If you have an electric furnace why not take advantage of your existing duct-work and add a pellet furnace. The heat distribution to all rooms is even; the distribution can be regulated with the room registers; pellet furnaces put out more BTU than most pellet stoves. You can add the pellet furnace to your existing system and keep the electric furnace as a back-up. Compare the prices to a large pellet stove and furnaces are not that much more. The install has more details but it is worth the effort. You will burn more pellets than a stove would.

Forgot to add that unlike electric heat you can keep your pellet burner going when the utility power goes out with a back-up inverter (generator).


----------



## bail6590 (Nov 19, 2010)

Wow-now I have even more to think about!
Thanks Snowy for all the details and thanks ex oil for the furnace idea. I will check out the cost of that. We have an electric heat pump not baseboard so that might work. I just want it to be warm! 

This is more confusing than I thought.... I'll let you know what we decide.


----------



## Snowy Rivers (Nov 19, 2010)

There is a method to my madness too. 
As well as the two stoves giving me the options to heat, it also gives us a backup in case one or the other quits.

Even in COLD weather, I could limp buy with the little stove, running it on a higher setting.

I have all electric heat in our house (Electric heat strip furnace)  An aquaintance of mine has a similar house and pays about $1300 a month in electric bills.

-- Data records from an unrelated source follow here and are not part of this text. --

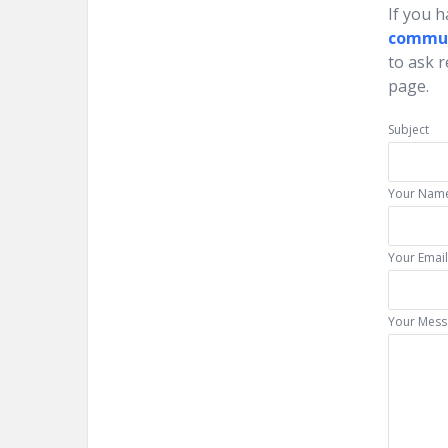
If you 
commu
to ask 
page.
Subject
Your Name
Your Email
Your Mess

I pay out maybe $200 or less for nut shells to feed the stoves.


Good luck

Snowy


----------



## bail6590 (Nov 20, 2010)

We have narrowed it down between a quadafire Classic bay 1200 and a Harman XXV. I have heard that the maintanence on th Quadafire is quite a bit more than the harman. I have also read that the harmans are better stoves. The Quadafire is $2000 less than the harman but I don't want to buy something that is going to have problems and be a maintanence issue.

Does anyone own either of these stoves and can give me some feedback on the quality and daily maintenance issues they have had?
Thanks,
Bail


----------